A retreat is one of the enumerated special exception uses that can be located in the Rural Residential District. Zoning Ordinance § 502.8.B(1)-(26). A proposed special exception use may not have “an adverse effect on the welfare of the area due to noise, odor, dust, glare, lighting, traffic circulation or design.” Id. § 502.8. One of the more specific requirements is that the applicant present a water and sewer feasibility study. Id. § 502.8.B(2) (“The water and sewer feasibility study shall specify the ... method of sewage disposal, and other relevant information.”). There are other specific requirements. The applicant must submit a traffic impact study, in accordance with Section 1419.3 of the Zoning Ordinance, and an emergency plan of evacuation, in accordance with Section 1420.21 of the Zoning Ordinance. Finally, the applicant must present a detailed site plan; address the method for the treatment and disposal of sewage; and provide the Zoning Board with plans, studies or other data to demonstrate compliance with all applicable regulations. Id. § 1904.2.
This requirement may be waived by the Township if the applicant makes a contribution to the Township. Zoning Ordinance § 1419.4. The Township and Servants Oasis entered into an agreement for contribution in lieu of traffic impact study on April 13, 2011.
Section 1420.21 requires the owner to prepare for emergency conditions “such as fire, assuming the worst condition.” zoning ordinance § 1420.21.A.

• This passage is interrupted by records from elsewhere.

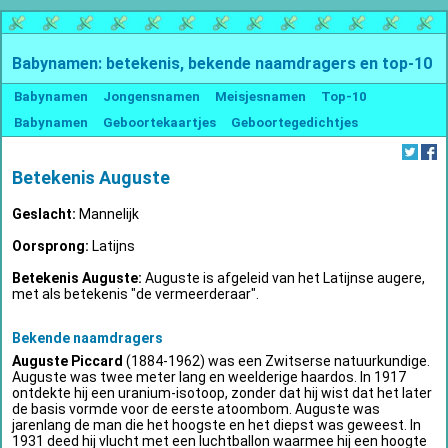
Babynamen: betekenis, bekende naamdragers en top-10
Babynamen
Jongensnamen
Meisjesnamen
Top-10
Babynamen
Geboortekaartjes
Geboortegedichtjes
Betekenis Auguste
Geslacht:
Mannelijk
Oorsprong:
Latijns
Betekenis Auguste:
Auguste is afgeleid van het Latijnse augere,
met als betekenis "de vermeerderaar".
Bekende naamdragers
Auguste Piccard
(1884-1962) was een Zwitserse natuurkundige.
Auguste was twee meter lang en weelderige haardos. In 1917
ontdekte hij een uranium-isotoop, zonder dat hij wist dat het later
de basis vormde voor de eerste atoombom. Auguste was
jarenlang de man die het hoogste en het diepst was geweest. In
1931 deed hij vlucht met een luchtballon waarmee hij een hoogte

In its first issue, Servants Oasis contends that the Zoning Board erred in finding that it did not identify the proposed method of sewage disposal for the retreat. The April study explained that Servants Oasis intended to install a packaged wastewater treatment system at full build-out of the retreat. Until full build-out, the April study stated that the retreat would use the existing on-lot system and expand upon that system, to the extent it will be possible, with several small on-lot disposal systems. Any expansion of the existing system or the construction of a packaged wastewater treatment facility will require permits from DEP. The Zoning Ordinance requires the applicant to identify its method of sewage disposal, not to certify that the proposal has been approved by DEP. In any case, if the Zoning Board was concerned that Servants Oasis would develop the retreat without a viable means of sewage disposal, it should have approved the special exception with conditions.

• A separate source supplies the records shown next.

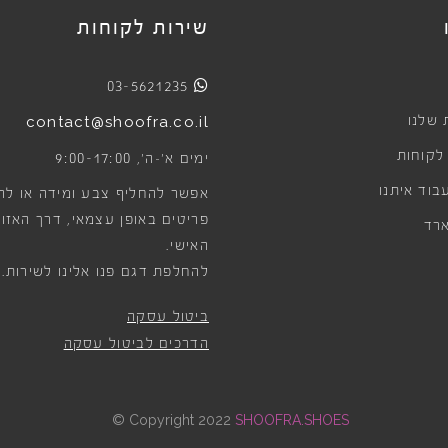
שירות לקוחות
03-5621235
 שלנו
contact@shoofra.co.il
 לקוחות
9:00-17:00
ימים א׳-ה׳,
בוד איתנו
אפשר להחליף צבע ומידה או לה
פריטים באופן עצמאי, דרך האזור
רד
האישי.
להחלפת דגם פנו אלינו לשירות.
ביטול עסקה
הדרכים לביטול עסקה
©
Copyright 2022
SHOOFRA.SHOES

South Annville Township and the Zoning Board (collectively, Township) counter that Servants Oasis' witnesses did not precisely address the sewage treatment methodology. Servants Oasis did not verify that the expansion of the existing disposal system or the construction of a packaged wastewater treatment facility was technically viable; it is possible that neither option will be approved by DEP. Further, Servants Oasis did not prove that it can purchase the nutrient trading credits necessary for a packaged wastewater treatment facility.
In its decision, the Zoning Board held that “no sewage disposal system has been approved for the Retreat as proposed, ... no one knows at this juncture what system may be approved, and ... it is a possibility that no system will be approved.” Zoning Board Decision at 14.

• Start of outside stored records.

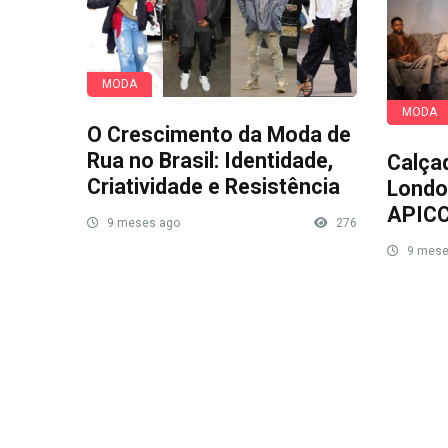
MODA
MODA
O Crescimento da Moda de
Rua no Brasil: Identidade,
Calça
Criatividade e Resistência
Londo
APIC
9 meses ago
276
9 mese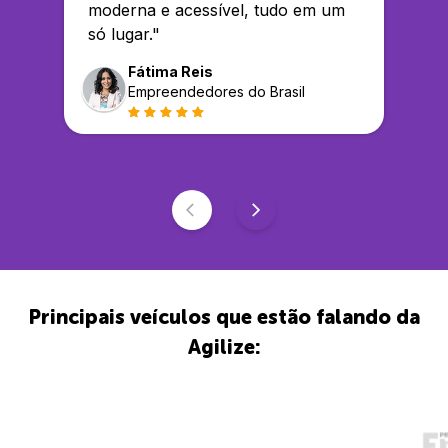
moderna e acessível, tudo em um
só lugar.
"
Fátima Reis
Empreendedores do Brasil
Principais veículos que estão falando da
Agilize: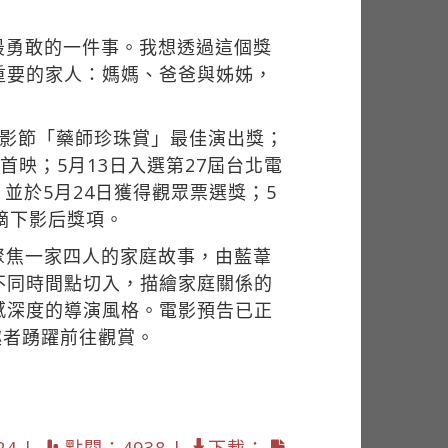
最勇敢的一件事。我想透過這個獎
重要的家人：媽媽、爸爸與姊姊，
電影節「藥師珍珠賞」最佳演出獎；
行歐洲首映；5月13日入選第27屆台北電
並於5月24日獲得觀眾票選獎；5
摘下影后獎項。
聚焦一家四人的家庭故事，由藍葦
不同時間點切入，描繪家庭關係的
感深度的導演風格。電影預告已正
趣者踴躍前往觀賞。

We conclude that the Zoning Board held Servants Oasis to a standard of proof higher than that prescribed by law. This Court's decision in In re: Appeal of Drumore Crossings, L.P., 984 A.2d 589 (Pa.Cmwlth.2009), is instructive. In Drumore Crossings, the applicant sought to construct a shopping center. The hearing officer appointed by the township's board of supervisors held that the applicant did not prove that it would build an approved method of sewage disposal. The evidence showed that DEP was not currently issuing permits for the applicant's proposed sewage disposal method. This Court reversed, holding that an applicant for a special exception is not required to prove that it will be able to obtain the requisite DEP permit during the early stages of the zoning process. Indeed, this is impossible because an applicant must secure zoning approval before DEP will even establish the effluent discharge limits and review the proposed system. We held that a zoning board's authority is limited to ensuring that the proposed system is an accepted method for waste management by DEP. See also Stewart v. Zoning Hearing Board of Radnor Township, 110 Pa.Cmwlth. 111, 531 A.2d 1180, 1182–83 (1987) (holding that zoning board lacked jurisdiction pursuant to the Pennsylvania Sewage Facilities Act to approve or disapprove a proposed sewage system as appropriate).
Act of January 24, 1966, P.L. (1965) 1535, as amended,35 P.S. §§ 750.1–750.20a.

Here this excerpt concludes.